The Deploy Cycle: Stop, Build, Start#
You can’t overwrite a running executable on Linux. If you try to go build while the binary is running, you get text file busy. The sequence is:
systemctl stop myapp-backend-staging
/usr/local/go/bin/go build -o myapp-backend ./cmd/server/
systemctl start myapp-backend-stagingbashThe downtime is under a second. For a personal project, that’s fine. If you need zero-downtime deploys, you’d pre-build the binary to a temp path and swap it atomically. That’s a different problem.

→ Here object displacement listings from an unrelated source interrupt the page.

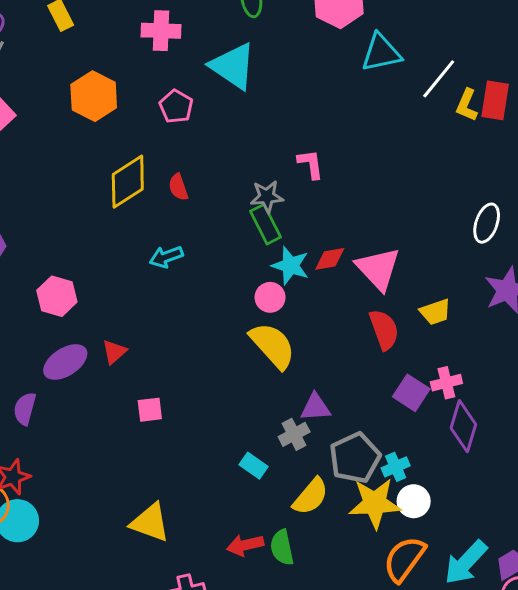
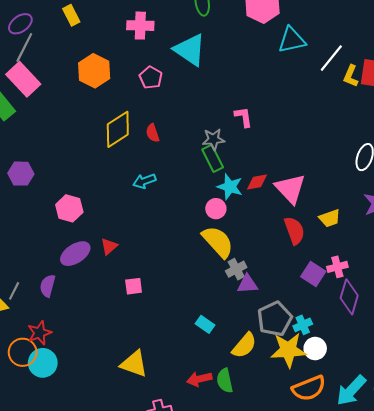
gray cross: (294, 434) -> (236, 269), moved
orange semicircle: (404, 559) -> (309, 388), turned -148

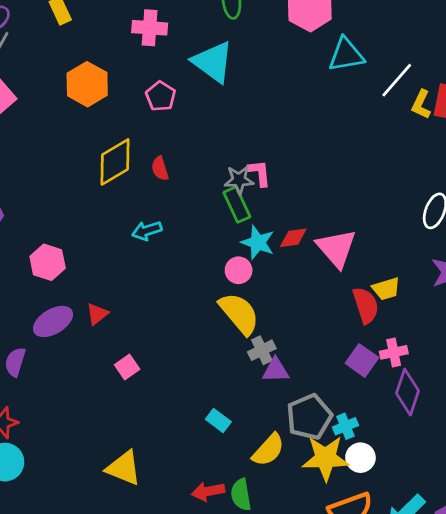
pink L-shape: (243, 117) -> (259, 173), moved
red semicircle: (294, 231) -> (366, 305), moved
pink square: (134, 286) -> (127, 367), turned -30

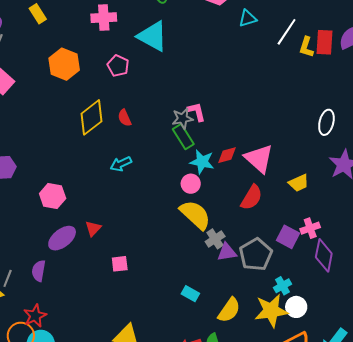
cyan triangle: (346, 55) -> (248, 18), size x0.7
red semicircle: (366, 305) -> (252, 197), moved, turned 56
pink square: (127, 367) -> (120, 264), turned 36
gray pentagon: (309, 417) -> (256, 254), moved

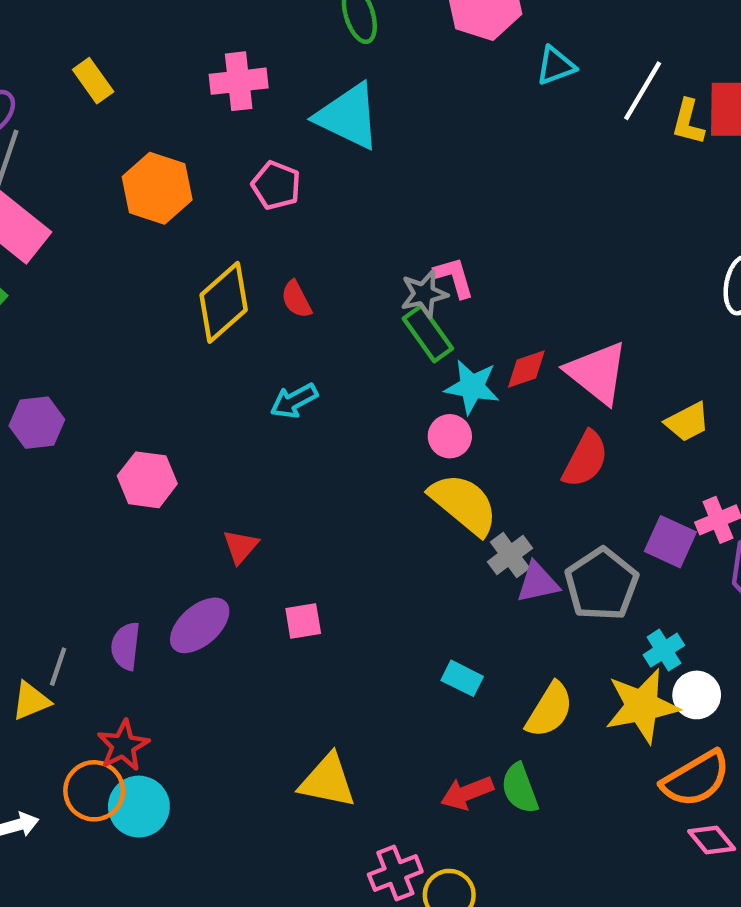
purple ellipse: (62, 238) -> (200, 625), moved

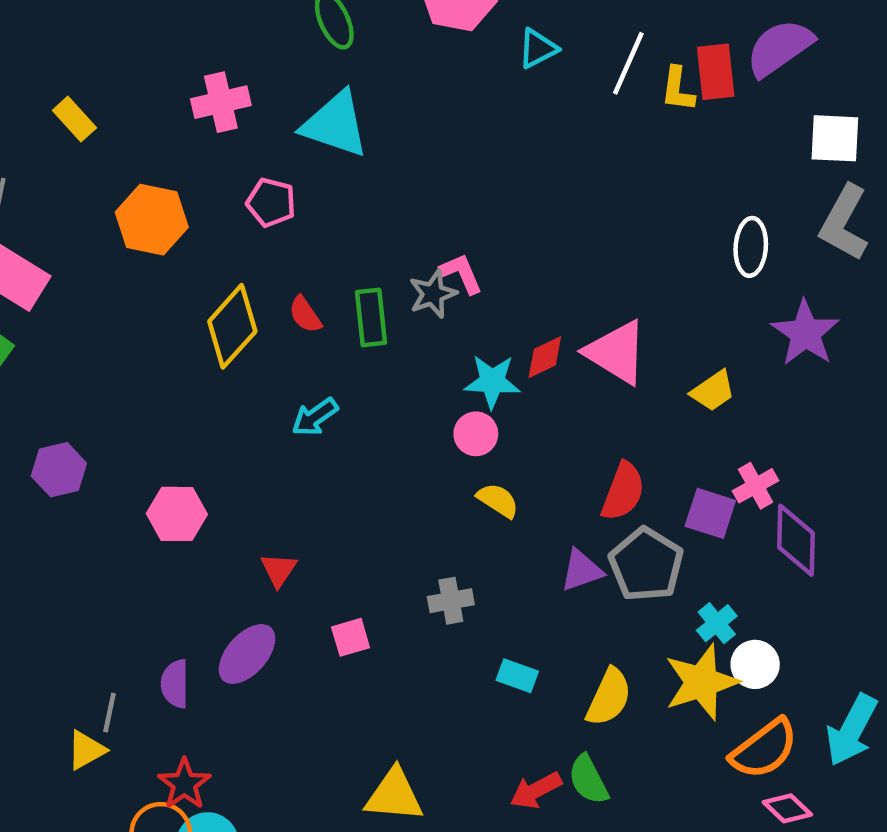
green rectangle: (428, 333) -> (371, 317), moved, turned 36
red semicircle: (585, 459) -> (623, 491), moved
yellow semicircle: (464, 504) -> (498, 500), size x0.6
gray cross: (510, 555) -> (451, 601), moved, turned 33

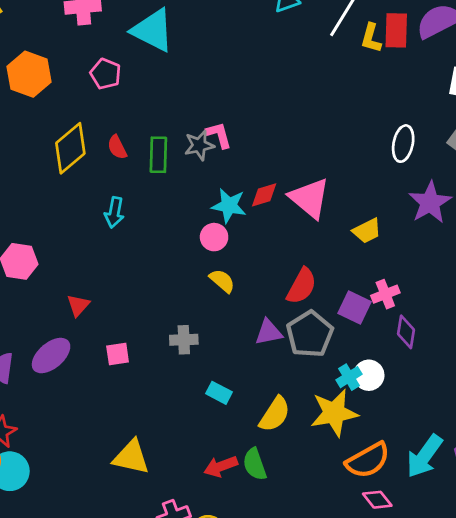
cyan arrow: (315, 417) -> (114, 212), turned -52
purple diamond: (796, 540) -> (406, 332), size x0.7
white circle: (755, 664) -> (369, 375), moved

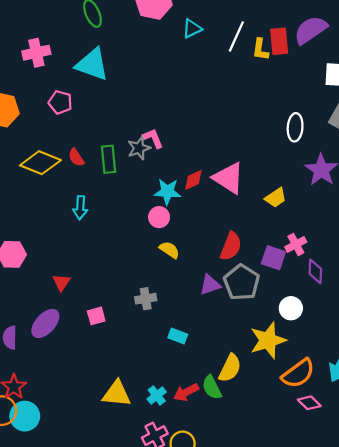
yellow diamond: (70, 148) -> (40, 163), turned 69
cyan cross: (349, 377) -> (157, 396), moved
yellow semicircle: (275, 414) -> (230, 368), moved

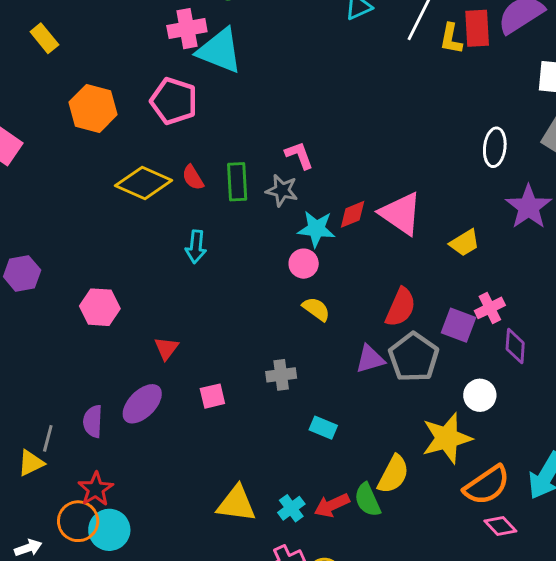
pink cross: (36, 53) -> (187, 29), moved
pink pentagon: (60, 102) -> (174, 101), size x1.4
gray star: (139, 148) -> (282, 190), moved, turned 30

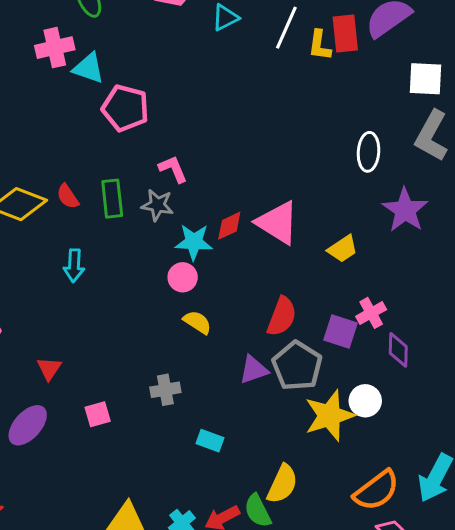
cyan triangle: (220, 51) -> (89, 68), size x0.7
pink pentagon: (174, 101) -> (125, 108), moved
yellow star: (447, 438) -> (329, 416), moved

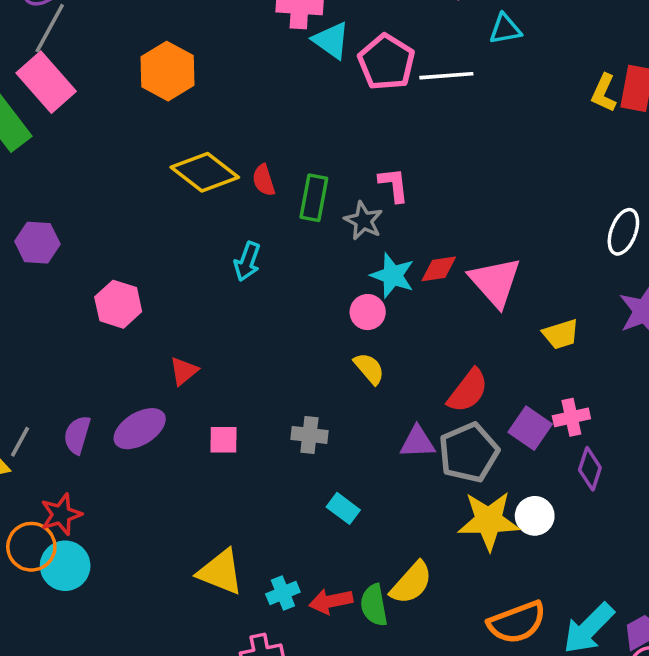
white line: (286, 28) -> (446, 76), moved, turned 45
pink pentagon: (125, 108) -> (386, 62), moved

For the Node.js frontend, you don’t stop the service before building. The build writes to dist/, not to the running process. Build first, then restart to pick up the new files:
sudo -u deploy npm run build
systemctl restart myapp-astro-stagingbashReading Logs#
systemd captures stdout and stderr from your service automatically. Write to stdout in your app and it shows up in the journal.
# Follow in real time
journalctl -u myapp-backend-staging -f
# Last 100 lines, no pager
journalctl -u myapp-backend-staging -n 100 --no-pager
# Since last boot
journalctl -u myapp-backend-staging -b
# With full timestamps
journalctl -u myapp-backend-staging --output=short-isobashIf your app is failing to start, journalctl -u myapp -n 50 --no-pager immediately after systemctl start will show you why. Don’t reach for systemctl status first. The status output truncates the error message.
Common Gotchas#
| Problem | Cause | Fix |
|---|---|---|
| Subprocess fails with EACCES | ProtectHome=yes blocks ~/.config access | Redirect cache dirs via Environment=, or don’t spawn build tools from the service |
| App can’t write to its data directory | ProtectSystem=strict without a matching ReadWritePaths | Add the directory to ReadWritePaths |
| App can’t find a relative file path | WorkingDirectory not set or wrong | Set WorkingDirectory to the directory your app expects |
EnvironmentFile not loaded | File doesn’t exist at that path | Check the path and that the file exists before starting the service |
text file busy on deploy | Binary still running when you try to overwrite it | systemctl stop before rebuilding |
| Service restarts immediately after stopping | Restart=always with no start-limit configured | Use Restart=on-failure or adjust StartLimitBurst |
Is This Right for You?#
This approach works well if:
- You’re running a small number of long-running processes on a VPS
- You want automatic restarts and structured logs without adding a process manager tool
- You can tolerate a second of downtime during Go binary deploys
It’s worth knowing the limits:
Zero-downtime deploys require pre-building to a temp path and swapping atomically. The stop-build-start pattern has a gap. For a personal project that’s acceptable; for something that needs continuous availability it isn’t.
Many services means many unit files. systemd’s tooling is all CLI. If you have more than a dozen services, a tool like Coolify might be worth the tradeoff.
Complex startup ordering: if your app needs a database to be healthy before it starts, After=network.target isn’t enough. systemd has a full dependency system for this, but it’s more involved than what’s covered here.
For the common case of two or three processes on a single VPS, this is all you need. The unit files above run exactly as written in production. No surprises.